Pretax profit tripled to US$12.89 billion, beating an estimate of US$8.64 billion. That was partially driven by a US$2.1 billion reversal of an impairment linked to the delayed sale of its French retail arm and the booking of a US$1.5 billion gain from its purchase of Silicon Valley Bank’s UK business.

“What we see going forward is continued sustainable profits and therefore the potential for a series of buybacks,” Chief Executive Officer Noel Quinn said in an interview on Bloomberg Television. “Based on what we are seeing at the moment, we think we have the potential for a series of capital distributions via dividend and buyback over the coming years.”

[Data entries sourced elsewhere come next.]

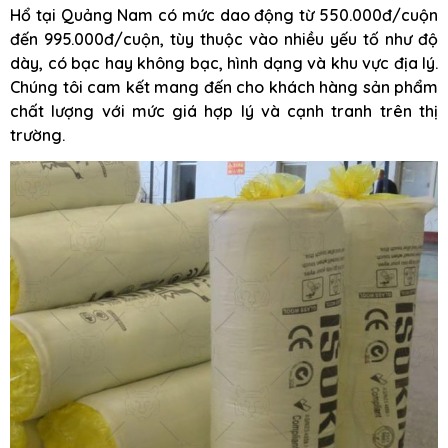
Hổ tại Quảng Nam có mức dao động từ 550.000đ/cuộn
đến 995.000đ/cuộn, tùy thuộc vào nhiều yếu tố như độ
dày, có bạc hay không bạc, hình dạng và khu vực địa lý.
Chúng tôi cam kết mang đến cho khách hàng sản phẩm
chất lượng với mức giá hợp lý và cạnh tranh trên thị
trường.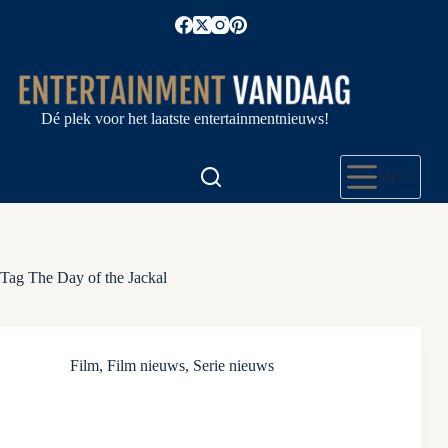
Ga
naar
de
inhoud
Dé plek voor het laatste entertainmentnieuws!
Menu
Tag
The Day of the Jackal
Film
,
Film nieuws
,
Serie nieuws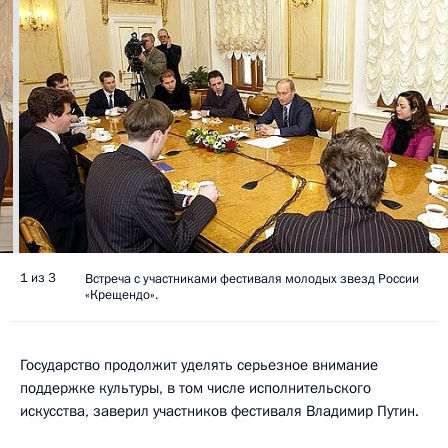
1 из 3
Встреча с участниками фестиваля молодых звезд России
«Крещендо».
Государство продолжит уделять серьезное внимание
поддержке культуры, в том числе исполнительского
искусства, заверил участников фестиваля Владимир Путин.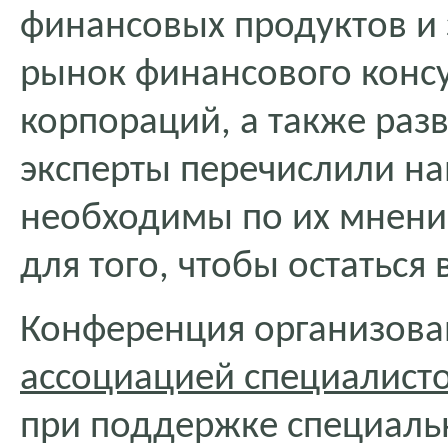
финансовых продуктов и 
рынок финансового конс
корпораций, а также разв
эксперты перечислили на
необходимы по их мнени
для того, чтобы остаться
Конференция организов
ассоциацией специалист
при поддержке специаль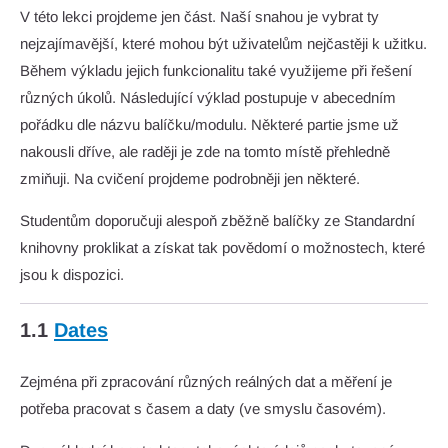
V této lekci projdeme jen část. Naší snahou je vybrat ty
nejzajímavější, které mohou být uživatelům nejčastěji k užitku.
Během výkladu jejich funkcionalitu také využijeme při řešení
různých úkolů. Následující výklad postupuje v abecedním
pořádku dle názvu balíčku/modulu. Některé partie jsme už
nakousli dříve, ale raději je zde na tomto místě přehledně
zmiňuji. Na cvičení projdeme podrobněji jen některé.
Studentům doporučuji alespoň zběžně balíčky ze Standardní
knihovny proklikat a získat tak povědomí o možnostech, které
jsou k dispozici.
1.1
Dates
Zejména při zpracování různých reálných dat a měření je
potřeba pracovat s časem a daty (ve smyslu časovém).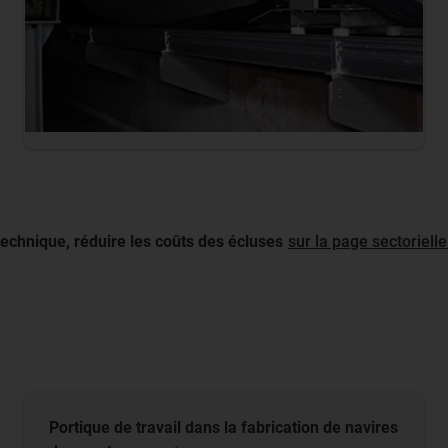
technique, réduire les coûts des écluses
sur la page sectoriell
Portique de travail dans la fabrication de navires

The bank’s shares rose 5.7% as of 9:23 a.m. in London.

The quarter was characterized by “strong capital generation,” Jefferies analyst Joseph Dickerson said in a note. “Revenue showed strength notably in non-interest income.”

See also: HSBC pulls back credit card business in China: Reuters

HSBC, like its Wall Street and European peers, has seen a recovery in earnings on the back of higher interest rates. As the biggest bank in Hong Kong, the lender is also expected to benefit from increased wealth flows after China dropped its strict pursuit of Covid zero.

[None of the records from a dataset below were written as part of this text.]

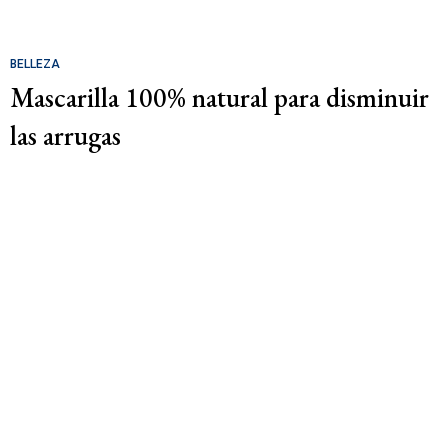
BELLEZA
Mascarilla 100% natural para disminuir
las arrugas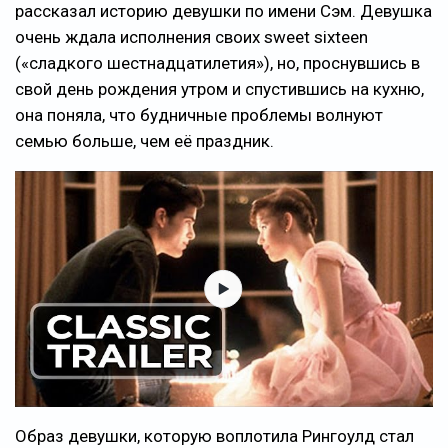
рассказал историю девушки по имени Сэм. Девушка
очень ждала исполнения своих sweet sixteen
(«сладкого шестнадцатилетия»), но, проснувшись в
свой день рождения утром и спустившись на кухню,
она поняла, что будничные проблемы волнуют
семью больше, чем её праздник.
Образ девушки, которую воплотила Рингоулд стал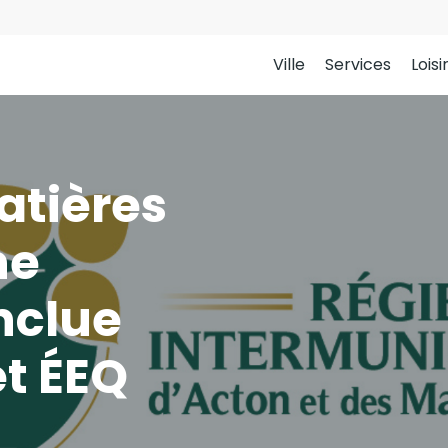
Ville
Services
Loisi
atières
ne
nclue
et ÉEQ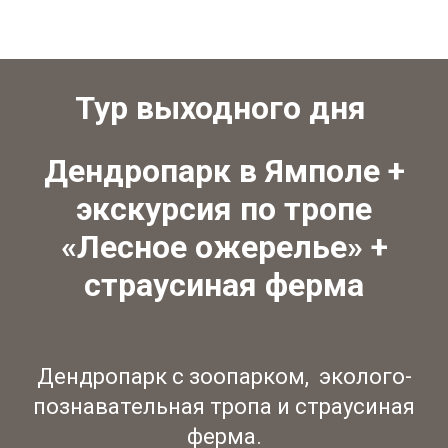
Тур выходного дня
Дендропарк в Ямполе +
экскурсия по тропе
«Лесное ожерелье» +
страусиная ферма
Дендропарк с зоопарком, эколого-
познавательная тропа и страусиная
ферма.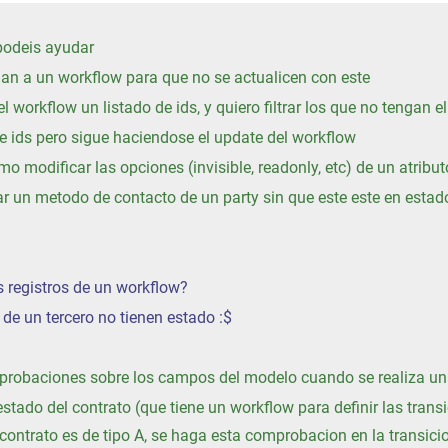
podeis ayudar
egan a un workflow para que no se actualicen con este
el workflow un listado de ids, y quiero filtrar los que no tengan el
 de ids pero sigue haciendose el update del workflow
mo modificar las opciones (invisible, readonly, etc) de un atrib
r un metodo de contacto de un party sin que este este en estado 
os registros de un workflow?
de un tercero no tienen estado :$
mprobaciones sobre los campos del modelo cuando se realiza un
estado del contrato (que tiene un workflow para definir las tra
l contrato es de tipo A, se haga esta comprobacion en la transici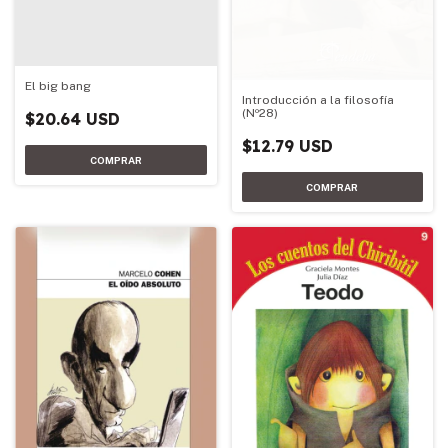
El big bang
Introducción a la filosofía
(Nº28)
$20.64 USD
$12.79 USD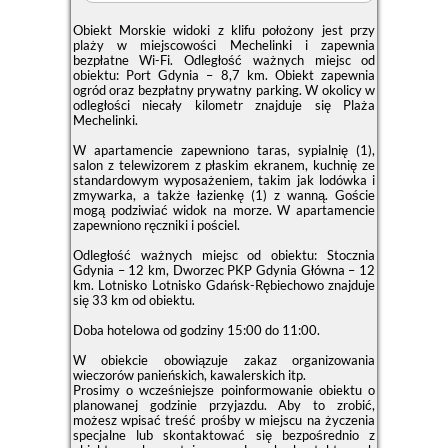
Obiekt Morskie widoki z klifu położony jest przy
plaży w miejscowości Mechelinki i zapewnia
bezpłatne Wi-Fi. Odległość ważnych miejsc od
obiektu: Port Gdynia – 8,7 km. Obiekt zapewnia
ogród oraz bezpłatny prywatny parking. W okolicy w
odległości niecały kilometr znajduje się Plaża
Mechelinki.
W apartamencie zapewniono taras, sypialnię (1),
salon z telewizorem z płaskim ekranem, kuchnię ze
standardowym wyposażeniem, takim jak lodówka i
zmywarka, a także łazienkę (1) z wanną. Goście
mogą podziwiać widok na morze. W apartamencie
zapewniono ręczniki i pościel.
Odległość ważnych miejsc od obiektu: Stocznia
Gdynia – 12 km, Dworzec PKP Gdynia Główna – 12
km. Lotnisko Lotnisko Gdańsk-Rębiechowo znajduje
się 33 km od obiektu.
Doba hotelowa od godziny
15:00
do
11:00
.
W obiekcie obowiązuje zakaz organizowania
wieczorów panieńskich, kawalerskich itp.
Prosimy o wcześniejsze poinformowanie obiektu o
planowanej godzinie przyjazdu. Aby to zrobić,
możesz wpisać treść prośby w miejscu na życzenia
specjalne lub skontaktować się bezpośrednio z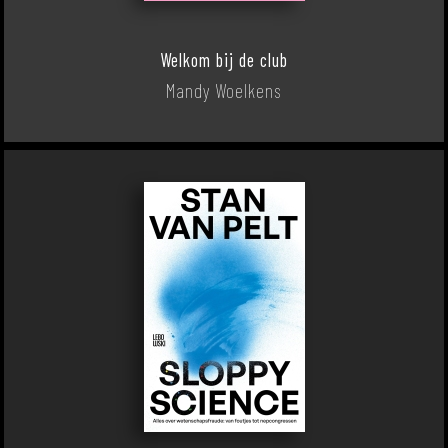
Welkom bij de club
Mandy Woelkens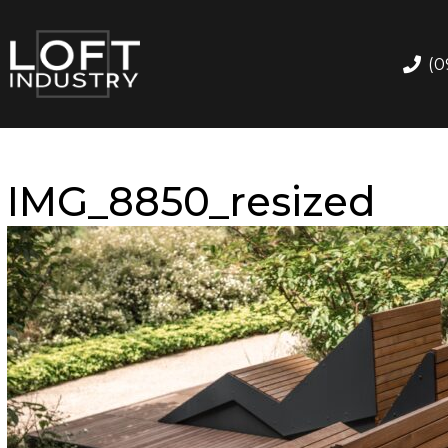
(0
IMG_8850_resized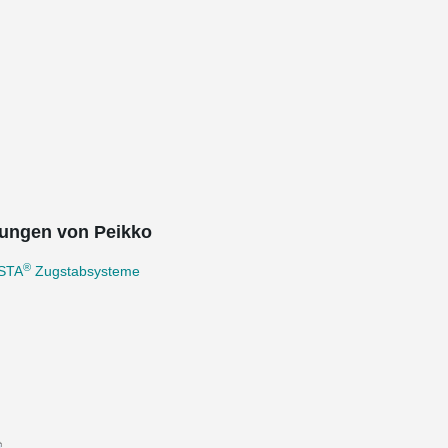
ungen von Peikko
®
STA
Zugstabsysteme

The bank is in the midst of a pivot to Asia while shedding unprofitable businesses in North America and Europe. It posted an 82% jump in wealth and personal banking revenue for the quarter, while commercial banking income doubled.

However, the lender said last month that rising interest rates have put a deal to sell its French retail banking business into question, a potential blow to its plans to sharpen its global operations. The delay caused the reversal of a US$2 billion impairment, with Quinn saying on a call with journalists that the unit’s sale can’t be guaranteed.

See also: Banks in Singapore can withstand multiple shocks: MAS

HSBC also flagged that it would now seek to complete the sale of its Canadian operations — which had a record quarter — in the first three months of next year.

It took over the UK operations of SVB for £1 (US$1.2) this year, shortly after the failure of the California-based bank. Quinn said on the media call that the bank would drop the SVB brand name in the near future. He added that SVB would remain a standalone unit within the bank and HSBC’s analysis of the UK firm’s loan portfolio hadn’t found any “nasty surprises.”

Costs, Trading
Costs were lower than expected, thanks to smaller restructuring charges. The lender’s global banking and markets unit saw revenue rise by a fifth on a constant currency basis, with global payments solutions and foreign exchange operations performing well.

But HSBC warned that it expects continued pressure from “increased migration to term deposits as interest rates rise.” The bank maintained its guidance for net interest income of at least US$34 billion this year.

Other highlights from HSBC’s earnings in the first quarter include:

Credit impairment charge of US$432 million
- CET1 ratio of 14.7%
- Customer deposits were stable at US$1.6 trillion
- Board has approved a first interim dividend of US$0.10 per share
- The results come at a pivotal time for HSBC as its directors prepare to face investors at the bank’s annual meeting later this week. On the agenda for the AGM are two investor-proposed resolutions that would force the bank to report regularly on its Asian business, as well as requiring it to lift its dividend to its pre-pandemic level. The bank’s board has recommended that shareholders vote against the resolutions.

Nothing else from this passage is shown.